The film’s premise revolves around a West Point candidate who supposedly hanged himself in the middle of the night. Sometime after being discovered by a night watchman and brought into the academy’s morgue, his chest was cut open and heart removed, prompting the school’s superintendent (Timothy Spall, with an expression of constipation permanently glued across his face) to hire a detective, Landor (Christian Bale), to investigate the unnerving chain of events.
Perhaps the lack of curiosity comes from Cooper’s choice in the role that Poe is supposed to be playing in this murder mystery. Despite deriving its whole gimmick from a fictional interpretation of a real episode in Poe’s life (Poe was sent to West Point by his foster father but was expelled, largely through his own design, just over six months later), the movie never quite commits to Poe. Instead, it shifts the narrative perspective and dramatic crux onto the detective, Landor, a sullen counterpart to the boyish poet. What results is a terribly promiscuous film, skitting flirtatiously from one Poeian-Gothic theme to another. It’s a movie which, not finding in Poe’s oeuvre any story with a thick enough plot to sustain a two-hour long feature film, tries to compensate by plundering his tales for any conceit that seems capable of giving some “local flavor” to what is otherwise an entirely boilerplate murder story. There’s an obsession with the niceties of human anatomy, a close mingling of the scientific and the supernatural, a cursed ancestor who still exerts his influence on the living and a hero plunged into danger and intrigue out of his own reckless, insatiable curiosity.
Now, Landor, the hero, is technically retired after a long and illustrious career, inhabiting the environs of West Point, and becomes all taciturn and dour-faced whenever speaking about his daughter, Mattie, who “disappeared” mysteriously years before the film begins. His generally anti-social modus operandi has two exceptions: for a minor love interest in the form of a local tavern-keeper (Charlotte Gainsbourg), who is scarcely accorded more than five lines of dialogue, and of course for Poe, who quickly insinuates himself into Landor’s investigation after offering his services as an inside man willing to spy on his fellow cadets in order to track the culprit down. The ensuing events proceed in a somewhat unpredictable, but uninteresting fashion, with only the inexplicable behavior of the resident physician’s wife (Gillian Anderson) able to inject a few, fleeting moments of fascination into the film.
The viewer might have been kept from boredom about 30 minutes in had there been any real engagement with Poe’s life or work, but all we get are a few lazy gestures meant to present these wholly fictional events as somehow profoundly influencing Poe’s art.

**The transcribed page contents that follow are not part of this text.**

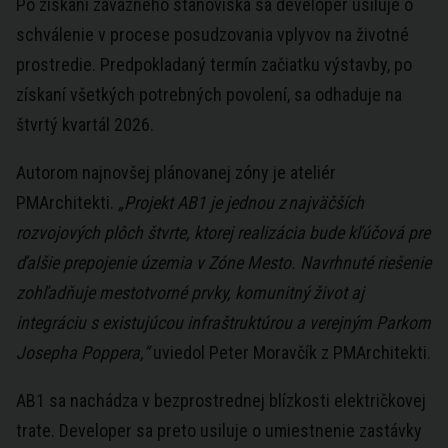
Po získaní záväzného stanoviska sa developer usiluje o
schválenie v procese posudzovania vplyvov na životné
prostredie. Predpokladaný termín začiatku výstavby, po
získaní všetkých potrebných povolení, sa odhaduje na
štvrtý kvartál 2026.
Autorom najnovšej plánovanej zóny je ateliér
PMArchitekti.
„Projekt AB1 je jednou z najväčších
rozvojových plôch štvrte, ktorej realizácia bude kľúčová pre
ďalšie prepojenie územia v Zóne Mesto. Navrhnuté riešenie
zohľadňuje mestotvorné prvky, komunitný život aj
integráciu s existujúcou infraštruktúrou a verejným Parkom
Josepha Poppera,“
uviedol Peter Moravčík z PMArchitekti.
AB1 sa nachádza v bezprostrednej blízkosti električkovej
trate. Developer sa preto usiluje o umiestnenie zastávky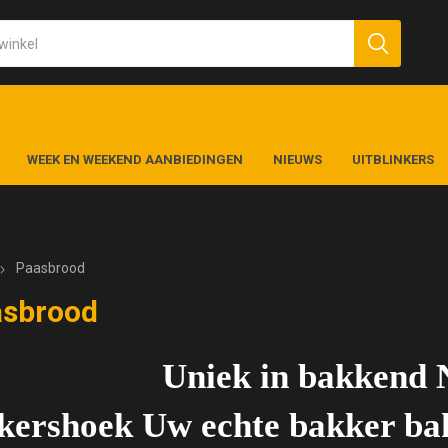
WEEK EN WEEKEND AANBIEDINGEN
NIEUWS
UITBLINKERS
Paasbrood
asbrood
Uniek in bakkend 
kershoek Uw echte bakker bakt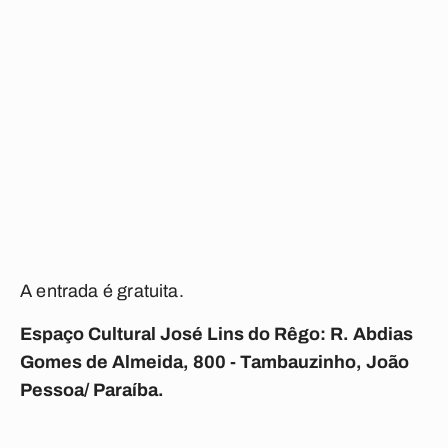
A entrada é gratuita.
Espaço Cultural José Lins do Rêgo: R. Abdias
Gomes de Almeida, 800 - Tambauzinho, João
Pessoa/ Paraíba.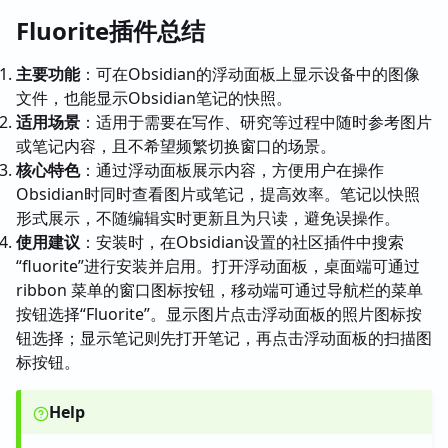
Fluorite插件总结
主要功能
：可在Obsidian的浮动面板上显示设备中的图像
文件，也能显示Obsidian笔记的快照。
适用场景
：适用于需要在写作、研究等过程中随时参考图片
或笔记内容，且不希望频繁切换窗口的场景。
核心特色
：通过浮动面板展示内容，方便用户在操作
Obsidian时同时查看图片或笔记，提高效率。笔记以快照
形式展示，不随编辑实时更新且为只读，避免误操作。
使用建议
：安装时，在Obsidian设置的社区插件中搜索
“fluorite”进行安装并启用。打开浮动面板，桌面端可通过
ribbon 菜单的窗口图标按钮，移动端可通过导航栏的菜单
按钮选择“Fluorite”。显示图片点击浮动面板的照片图标按
钮选择；显示笔记则先打开笔记，再点击浮动面板的扫描图
标按钮。
Help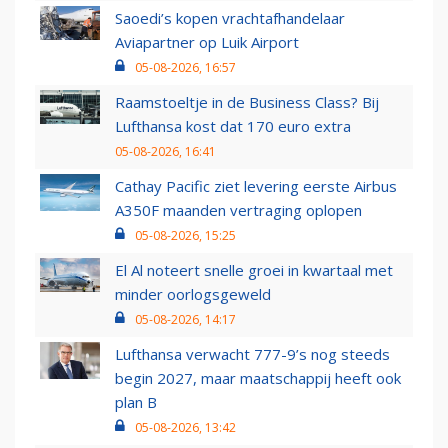
Saoedi’s kopen vrachtafhandelaar
Aviapartner op Luik Airport
05-08-2026, 16:57
Raamstoeltje in de Business Class? Bij
Lufthansa kost dat 170 euro extra
05-08-2026, 16:41
Cathay Pacific ziet levering eerste Airbus
A350F maanden vertraging oplopen
05-08-2026, 15:25
El Al noteert snelle groei in kwartaal met
minder oorlogsgeweld
05-08-2026, 14:17
Lufthansa verwacht 777-9’s nog steeds
begin 2027, maar maatschappij heeft ook
plan B
05-08-2026, 13:42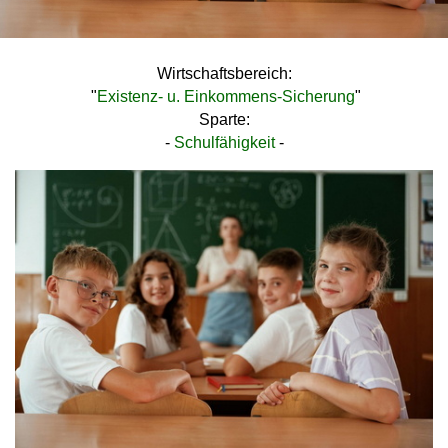
Wirtschaftsbereich:
"
Existenz- u. Einkommens-Sicherung
"
Sparte:
-
Schulfähigkeit
-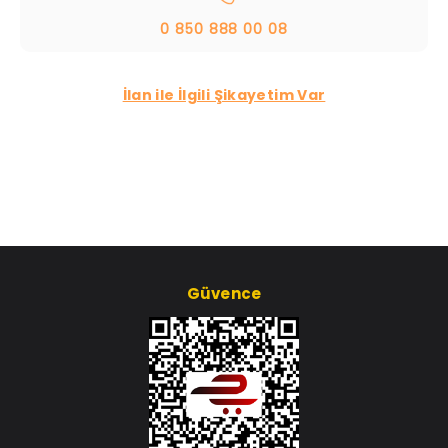
0 850 888 00 08
İlan ile İlgili Şikayetim Var
Güvence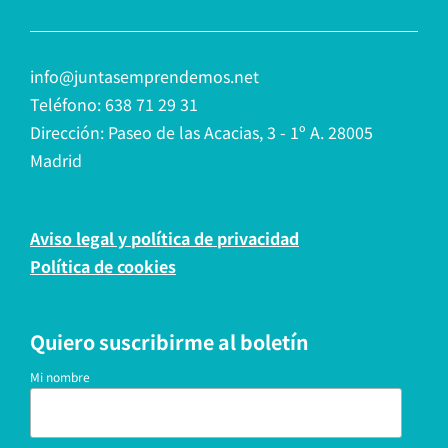
info@juntasemprendemos.net
Teléfono: 638 71 29 31
Dirección: Paseo de las Acacias, 3 - 1º A. 28005
Madrid
Aviso legal y política de privacidad
Política de cookies
Quiero suscribirme al boletín
Mi nombre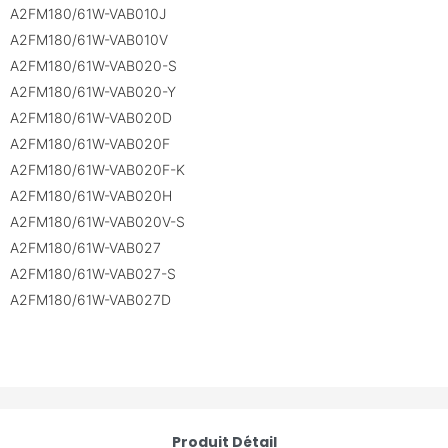
A2FM180/61W-VAB010J
A2FM180/61W-VAB010V
A2FM180/61W-VAB020-S
A2FM180/61W-VAB020-Y
A2FM180/61W-VAB020D
A2FM180/61W-VAB020F
A2FM180/61W-VAB020F-K
A2FM180/61W-VAB020H
A2FM180/61W-VAB020V-S
A2FM180/61W-VAB027
A2FM180/61W-VAB027-S
A2FM180/61W-VAB027D
Produit Détail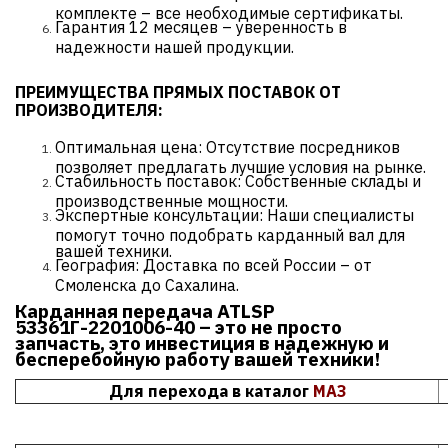
комплекте – все необходимые сертификаты.
Гарантия 12 месяцев – уверенность в
надежности нашей продукции.
ПРЕИМУЩЕСТВА ПРЯМЫХ ПОСТАВОК ОТ
ПРОИЗВОДИТЕЛЯ:
Оптимальная цена: Отсутствие посредников
позволяет предлагать лучшие условия на рынке.
Стабильность поставок: Собственные склады и
производственные мощности.
Экспертные консультации: Наши специалисты
помогут точно подобрать карданный вал для
вашей техники.
География: Доставка по всей России – от
Смоленска до Сахалина.
Карданная передача ATLSP
53361Г-2201006-40 – это не просто
запчасть, это инвестиция в надежную и
бесперебойную работу вашей техники!
Для перехода в каталог
МАЗ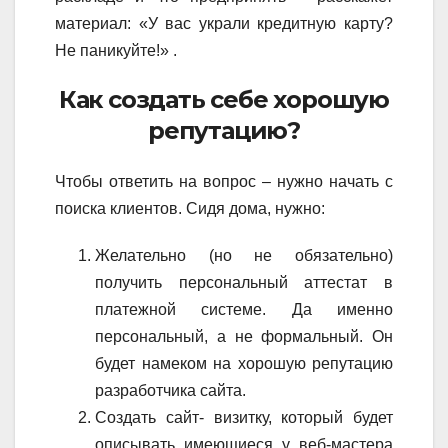
материал: «У вас украли кредитную карту?
Не паникуйте!» .
Как создать себе хорошую
репутацию?
Чтобы ответить на вопрос – нужно начать с
поиска клиентов. Сидя дома, нужно:
Желательно (но не обязательно)
получить персональный аттестат в
платежной системе. Да именно
персональный, а не формальный. Он
будет намеком на хорошую репутацию
разработчика сайта.
Создать сайт- визитку, который будет
описывать имеющиеся у веб-мастера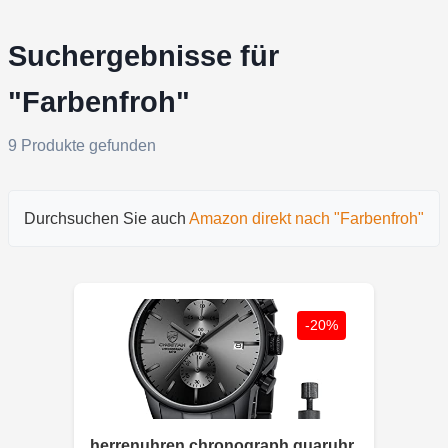
Suchergebnisse für
"Farbenfroh"
9 Produkte gefunden
Durchsuchen Sie auch
Amazon direkt nach "Farbenfroh"
-20%
herrenuhren chronograph quaruhr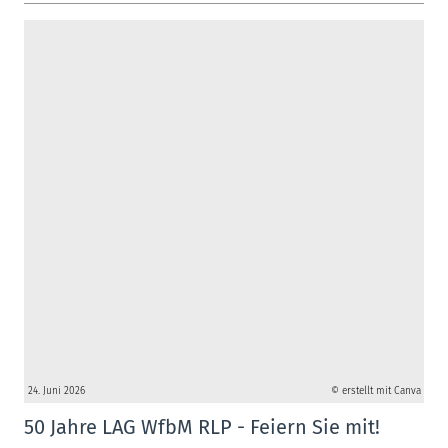
24. Juni 2026
© erstellt mit Canva
50 Jahre LAG WfbM RLP - Feiern Sie mit!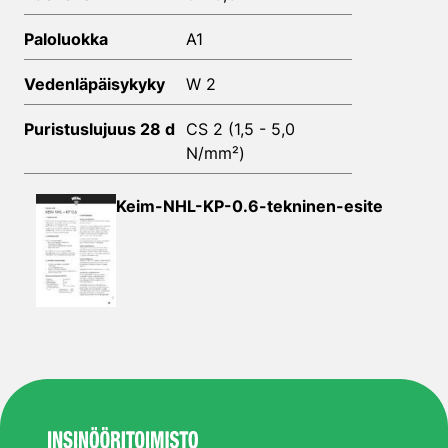
Paloluokka
A1
Vedenläpäisykyky
W 2
Puristuslujuus 28 d
CS 2 (1,5 - 5,0
N/mm²)
Keim-NHL-KP-0.6-tekninen-esite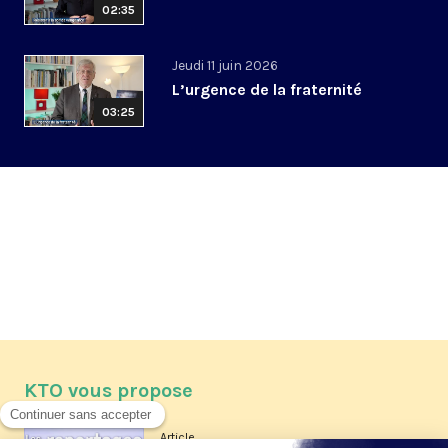
02:35
Jeudi 11 juin 2026
L’urgence de la fraternité
03:25
KTO vous propose
Article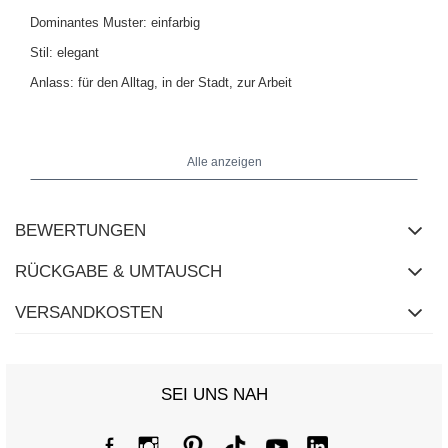
Dominantes Muster: einfarbig
Stil: elegant
Anlass: für den Alltag, in der Stadt, zur Arbeit
Das Model trägt Größe S. Maße des Models: Größe 175 cm, Brust
84 cm, Taille 61 cm, Hüfte 91 cm.
Alle anzeigen
Maße der Jacke in Größe S flach gemessen: Breite unter den
BEWERTUNGEN
Achseln - 50 cm, Ärmellänge - 56 cm, Gesamtlänge - 71 cm.
RÜCKGABE & UMTAUSCH
VERSANDKOSTEN
SEI UNS NAH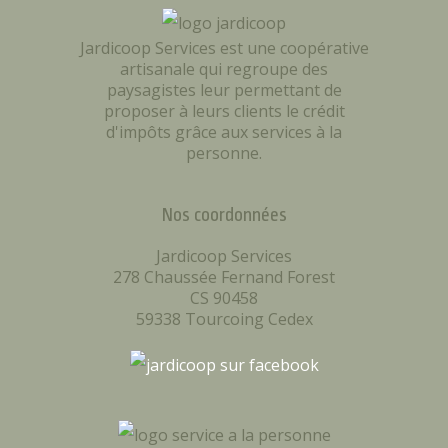
Jardicoop Services est une coopérative
artisanale qui regroupe des
paysagistes leur permettant de
proposer à leurs clients le crédit
d'impôts grâce aux services à la
personne.
Nos coordonnées
Jardicoop Services
278 Chaussée Fernand Forest
CS 90458
59338 Tourcoing Cedex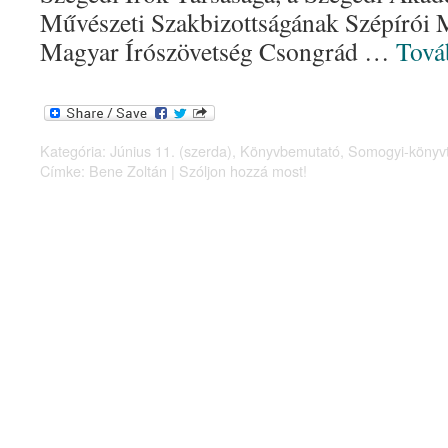
Művészeti Szakbizottságának Szépírói 
Magyar Írószövetség Csongrád …
Tov
Kategória:
Június 11. (szerda)
,
Könyvbemutató
,
Somogyi-könyvt
Címke:
Bene Zoltán
|
Szóljon hozzá most!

A story that is neither faithful nor well-painted, and which, with the aid of Masanobu Takayanagi’s cliché-ridden cinematography, sets the stage for a movie whose most basic flaw is simply that it takes itself too seriously. Roger Corman’s film adaptations of Poe’s stories were ridiculous, but managed to convince audiences by embracing their unbelievable and exaggerated elements. They were fun. “The Pale Blue Eye,” unfortunately, takes a rather more poe-faced approach to its subject-matter, and in setting out to recount a murder mystery that purports to depict Poe’s step from boy to man, from artist manqué to mature poet, forgets something that was central to so much of Poe’s art: it isn’t so much the characters who matter, but the world that they inhabit.